# Schluter Marble Bathroom Install - Total Failure !



## We Fix Houses (Aug 15, 2007)

Courtesy of Sal DeBlasi expert tile installer and one of my You Tube regular views.

Warning -Graphic Content - Viewer Discretion Advised !


----------



## ECS_Ecentric (Jan 18, 2017)

Sweet mother of all creatures big and small! That /WAS/ graphic... Why bother with any of the Schluter components if that was all they were gonna do?

Under no circumstances would I claim to be a tile installer(I've installed tons of tile, but I know better than to claim to be an installer), yet the moment I heard Sal say, "Sanded grout on marble" I knew it wasn't going to be pretty.

Appreciate the video!


----------



## WBCarpentry (Jun 19, 2015)

I watched that too.
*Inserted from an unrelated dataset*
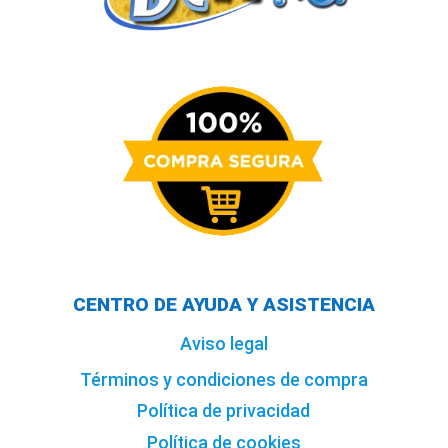
CENTRO DE AYUDA Y ASISTENCIA
Aviso legal
Términos y condiciones de compra
Política de privacidad
Política de cookies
Awful install with really expensive products. Feel sorry for the homeowner.

Sal has a great channel on a positive note.


Sent from my iPhone using Tapatalk


----------



## Philament (Dec 9, 2014)

Ahh man that was sad to watch. Such a waste.


----------



## heavy_d (Dec 4, 2012)

The guys said in the video about inspectors coming to look before they proceeded further, so I think maybe insurance will cover the redo.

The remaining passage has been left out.